■ The problem
Give back every record exactly as it reads.

■ Data
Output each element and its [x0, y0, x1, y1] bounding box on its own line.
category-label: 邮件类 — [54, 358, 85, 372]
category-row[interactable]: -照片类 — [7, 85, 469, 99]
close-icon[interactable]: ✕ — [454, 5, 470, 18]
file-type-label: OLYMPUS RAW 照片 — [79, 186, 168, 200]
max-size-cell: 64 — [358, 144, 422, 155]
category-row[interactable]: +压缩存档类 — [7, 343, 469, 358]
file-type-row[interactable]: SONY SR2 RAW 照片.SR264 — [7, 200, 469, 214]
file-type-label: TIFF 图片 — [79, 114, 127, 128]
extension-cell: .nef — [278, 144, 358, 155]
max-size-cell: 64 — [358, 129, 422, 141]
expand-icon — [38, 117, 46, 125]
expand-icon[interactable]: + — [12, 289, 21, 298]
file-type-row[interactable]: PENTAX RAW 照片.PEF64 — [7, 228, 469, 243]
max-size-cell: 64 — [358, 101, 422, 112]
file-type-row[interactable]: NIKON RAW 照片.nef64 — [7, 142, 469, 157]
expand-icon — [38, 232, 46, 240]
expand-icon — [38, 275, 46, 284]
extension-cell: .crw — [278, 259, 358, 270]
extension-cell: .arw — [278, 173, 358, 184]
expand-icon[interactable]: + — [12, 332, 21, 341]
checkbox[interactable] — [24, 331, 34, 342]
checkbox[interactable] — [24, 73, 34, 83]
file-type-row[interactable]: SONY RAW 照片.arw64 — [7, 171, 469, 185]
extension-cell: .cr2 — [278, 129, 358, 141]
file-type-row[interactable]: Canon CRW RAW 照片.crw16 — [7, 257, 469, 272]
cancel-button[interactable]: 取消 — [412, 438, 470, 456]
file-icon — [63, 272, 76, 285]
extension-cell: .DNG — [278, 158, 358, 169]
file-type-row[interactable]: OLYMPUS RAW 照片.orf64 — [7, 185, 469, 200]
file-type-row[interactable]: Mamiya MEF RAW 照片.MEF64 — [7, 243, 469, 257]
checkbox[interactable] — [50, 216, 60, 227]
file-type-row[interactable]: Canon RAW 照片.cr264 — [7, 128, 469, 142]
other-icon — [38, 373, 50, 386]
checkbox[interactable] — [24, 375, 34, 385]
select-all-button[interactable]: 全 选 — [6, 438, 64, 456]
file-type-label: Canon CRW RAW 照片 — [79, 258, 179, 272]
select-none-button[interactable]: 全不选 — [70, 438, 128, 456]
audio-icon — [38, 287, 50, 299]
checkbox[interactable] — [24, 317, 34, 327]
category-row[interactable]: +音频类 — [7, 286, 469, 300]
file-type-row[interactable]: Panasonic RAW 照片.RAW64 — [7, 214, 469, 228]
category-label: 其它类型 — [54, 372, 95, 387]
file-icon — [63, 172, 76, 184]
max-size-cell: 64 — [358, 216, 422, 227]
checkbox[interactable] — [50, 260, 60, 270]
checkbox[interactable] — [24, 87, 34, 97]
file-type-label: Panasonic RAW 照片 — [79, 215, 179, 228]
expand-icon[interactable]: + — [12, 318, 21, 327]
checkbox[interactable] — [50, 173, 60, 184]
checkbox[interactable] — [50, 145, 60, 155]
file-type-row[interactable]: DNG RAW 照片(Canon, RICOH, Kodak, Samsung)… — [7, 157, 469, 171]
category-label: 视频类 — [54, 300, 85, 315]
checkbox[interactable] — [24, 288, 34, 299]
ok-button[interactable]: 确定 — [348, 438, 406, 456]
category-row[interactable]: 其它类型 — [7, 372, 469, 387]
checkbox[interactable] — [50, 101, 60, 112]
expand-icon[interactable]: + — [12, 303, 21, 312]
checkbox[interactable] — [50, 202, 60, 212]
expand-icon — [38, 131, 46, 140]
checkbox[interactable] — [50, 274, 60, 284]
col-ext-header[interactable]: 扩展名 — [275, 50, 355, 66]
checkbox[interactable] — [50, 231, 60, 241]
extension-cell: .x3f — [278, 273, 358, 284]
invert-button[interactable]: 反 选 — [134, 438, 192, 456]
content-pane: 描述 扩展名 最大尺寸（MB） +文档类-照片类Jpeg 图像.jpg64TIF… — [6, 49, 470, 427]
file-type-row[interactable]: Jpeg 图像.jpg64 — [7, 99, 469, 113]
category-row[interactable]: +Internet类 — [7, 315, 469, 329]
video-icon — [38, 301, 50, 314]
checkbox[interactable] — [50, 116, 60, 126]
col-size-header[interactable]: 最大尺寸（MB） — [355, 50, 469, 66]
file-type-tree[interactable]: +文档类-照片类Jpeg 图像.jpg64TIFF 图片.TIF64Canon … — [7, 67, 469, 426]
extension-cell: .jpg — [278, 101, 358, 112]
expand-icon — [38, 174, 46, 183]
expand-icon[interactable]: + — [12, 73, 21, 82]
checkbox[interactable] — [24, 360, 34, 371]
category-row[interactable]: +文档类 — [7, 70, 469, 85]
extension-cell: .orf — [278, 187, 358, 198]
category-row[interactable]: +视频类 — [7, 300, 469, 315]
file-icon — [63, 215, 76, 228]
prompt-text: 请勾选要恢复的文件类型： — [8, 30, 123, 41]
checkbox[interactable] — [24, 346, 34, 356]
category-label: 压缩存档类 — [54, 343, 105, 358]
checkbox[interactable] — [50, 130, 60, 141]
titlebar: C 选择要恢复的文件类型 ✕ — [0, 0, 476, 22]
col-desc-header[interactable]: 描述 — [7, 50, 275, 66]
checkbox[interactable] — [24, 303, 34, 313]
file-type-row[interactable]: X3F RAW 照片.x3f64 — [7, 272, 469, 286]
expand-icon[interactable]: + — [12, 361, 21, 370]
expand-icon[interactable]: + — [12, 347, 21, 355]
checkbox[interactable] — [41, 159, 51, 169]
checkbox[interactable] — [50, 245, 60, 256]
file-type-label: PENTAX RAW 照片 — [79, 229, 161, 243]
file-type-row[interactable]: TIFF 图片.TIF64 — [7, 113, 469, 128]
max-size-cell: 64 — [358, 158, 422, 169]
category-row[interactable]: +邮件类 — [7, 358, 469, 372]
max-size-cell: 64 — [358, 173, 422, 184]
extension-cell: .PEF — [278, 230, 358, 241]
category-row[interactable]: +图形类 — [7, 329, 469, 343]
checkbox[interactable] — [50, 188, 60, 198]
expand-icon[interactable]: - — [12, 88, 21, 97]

■ Output of the task
Output each element and its [x0, y0, x1, y1] bounding box on its own line.
category-label: 邮件类 — [54, 358, 85, 372]
category-row[interactable]: -照片类 — [7, 85, 469, 99]
close-icon[interactable]: ✕ — [454, 5, 470, 18]
file-type-label: OLYMPUS RAW 照片 — [79, 186, 168, 200]
max-size-cell: 64 — [358, 144, 422, 155]
category-row[interactable]: +压缩存档类 — [7, 343, 469, 358]
file-type-row[interactable]: SONY SR2 RAW 照片.SR264 — [7, 200, 469, 214]
file-type-label: TIFF 图片 — [79, 114, 127, 128]
extension-cell: .nef — [278, 144, 358, 155]
max-size-cell: 64 — [358, 129, 422, 141]
expand-icon — [38, 117, 46, 125]
expand-icon[interactable]: + — [12, 289, 21, 298]
file-type-row[interactable]: PENTAX RAW 照片.PEF64 — [7, 228, 469, 243]
max-size-cell: 64 — [358, 101, 422, 112]
file-type-row[interactable]: NIKON RAW 照片.nef64 — [7, 142, 469, 157]
expand-icon — [38, 232, 46, 240]
expand-icon — [38, 275, 46, 284]
extension-cell: .crw — [278, 259, 358, 270]
extension-cell: .arw — [278, 173, 358, 184]
expand-icon[interactable]: + — [12, 332, 21, 341]
checkbox[interactable] — [24, 331, 34, 342]
checkbox[interactable] — [24, 73, 34, 83]
file-type-row[interactable]: SONY RAW 照片.arw64 — [7, 171, 469, 185]
extension-cell: .cr2 — [278, 129, 358, 141]
file-type-row[interactable]: Canon CRW RAW 照片.crw16 — [7, 257, 469, 272]
cancel-button[interactable]: 取消 — [412, 438, 470, 456]
file-icon — [63, 272, 76, 285]
extension-cell: .DNG — [278, 158, 358, 169]
file-type-row[interactable]: OLYMPUS RAW 照片.orf64 — [7, 185, 469, 200]
file-type-row[interactable]: Mamiya MEF RAW 照片.MEF64 — [7, 243, 469, 257]
checkbox[interactable] — [50, 216, 60, 227]
file-type-row[interactable]: Canon RAW 照片.cr264 — [7, 128, 469, 142]
other-icon — [38, 373, 50, 386]
checkbox[interactable] — [24, 375, 34, 385]
select-all-button[interactable]: 全 选 — [6, 438, 64, 456]
file-type-label: Canon CRW RAW 照片 — [79, 258, 179, 272]
select-none-button[interactable]: 全不选 — [70, 438, 128, 456]
audio-icon — [38, 287, 50, 299]
checkbox[interactable] — [24, 317, 34, 327]
category-row[interactable]: +音频类 — [7, 286, 469, 300]
file-type-row[interactable]: Panasonic RAW 照片.RAW64 — [7, 214, 469, 228]
category-label: 其它类型 — [54, 372, 95, 387]
file-icon — [63, 172, 76, 184]
max-size-cell: 64 — [358, 216, 422, 227]
checkbox[interactable] — [50, 260, 60, 270]
checkbox[interactable] — [24, 87, 34, 97]
file-type-label: Panasonic RAW 照片 — [79, 215, 179, 228]
expand-icon[interactable]: + — [12, 318, 21, 327]
checkbox[interactable] — [50, 173, 60, 184]
checkbox[interactable] — [50, 145, 60, 155]
file-type-row[interactable]: DNG RAW 照片(Canon, RICOH, Kodak, Samsung)… — [7, 157, 469, 171]
category-label: 视频类 — [54, 300, 85, 315]
checkbox[interactable] — [24, 288, 34, 299]
ok-button[interactable]: 确定 — [348, 438, 406, 456]
category-row[interactable]: 其它类型 — [7, 372, 469, 387]
checkbox[interactable] — [50, 101, 60, 112]
expand-icon[interactable]: + — [12, 303, 21, 312]
checkbox[interactable] — [50, 202, 60, 212]
expand-icon — [38, 131, 46, 140]
checkbox[interactable] — [50, 274, 60, 284]
col-ext-header[interactable]: 扩展名 — [275, 50, 355, 66]
checkbox[interactable] — [50, 231, 60, 241]
extension-cell: .x3f — [278, 273, 358, 284]
invert-button[interactable]: 反 选 — [134, 438, 192, 456]
content-pane: 描述 扩展名 最大尺寸（MB） +文档类-照片类Jpeg 图像.jpg64TIF… — [6, 49, 470, 427]
file-type-row[interactable]: Jpeg 图像.jpg64 — [7, 99, 469, 113]
category-row[interactable]: +Internet类 — [7, 315, 469, 329]
video-icon — [38, 301, 50, 314]
checkbox[interactable] — [50, 116, 60, 126]
col-size-header[interactable]: 最大尺寸（MB） — [355, 50, 469, 66]
file-type-tree[interactable]: +文档类-照片类Jpeg 图像.jpg64TIFF 图片.TIF64Canon … — [7, 67, 469, 426]
extension-cell: .jpg — [278, 101, 358, 112]
expand-icon — [38, 174, 46, 183]
expand-icon[interactable]: + — [12, 73, 21, 82]
checkbox[interactable] — [24, 360, 34, 371]
category-row[interactable]: +文档类 — [7, 70, 469, 85]
extension-cell: .orf — [278, 187, 358, 198]
category-row[interactable]: +视频类 — [7, 300, 469, 315]
file-icon — [63, 215, 76, 228]
prompt-text: 请勾选要恢复的文件类型： — [8, 30, 123, 41]
checkbox[interactable] — [24, 346, 34, 356]
category-label: 压缩存档类 — [54, 343, 105, 358]
checkbox[interactable] — [50, 130, 60, 141]
titlebar: C 选择要恢复的文件类型 ✕ — [0, 0, 476, 22]
col-desc-header[interactable]: 描述 — [7, 50, 275, 66]
checkbox[interactable] — [24, 303, 34, 313]
file-type-row[interactable]: X3F RAW 照片.x3f64 — [7, 272, 469, 286]
expand-icon[interactable]: + — [12, 361, 21, 370]
expand-icon[interactable]: + — [12, 347, 21, 355]
checkbox[interactable] — [41, 159, 51, 169]
checkbox[interactable] — [50, 245, 60, 256]
file-type-label: PENTAX RAW 照片 — [79, 229, 161, 243]
file-type-row[interactable]: TIFF 图片.TIF64 — [7, 113, 469, 128]
max-size-cell: 64 — [358, 158, 422, 169]
category-row[interactable]: +邮件类 — [7, 358, 469, 372]
max-size-cell: 64 — [358, 173, 422, 184]
extension-cell: .PEF — [278, 230, 358, 241]
category-row[interactable]: +图形类 — [7, 329, 469, 343]
checkbox[interactable] — [50, 188, 60, 198]
expand-icon[interactable]: - — [12, 88, 21, 97]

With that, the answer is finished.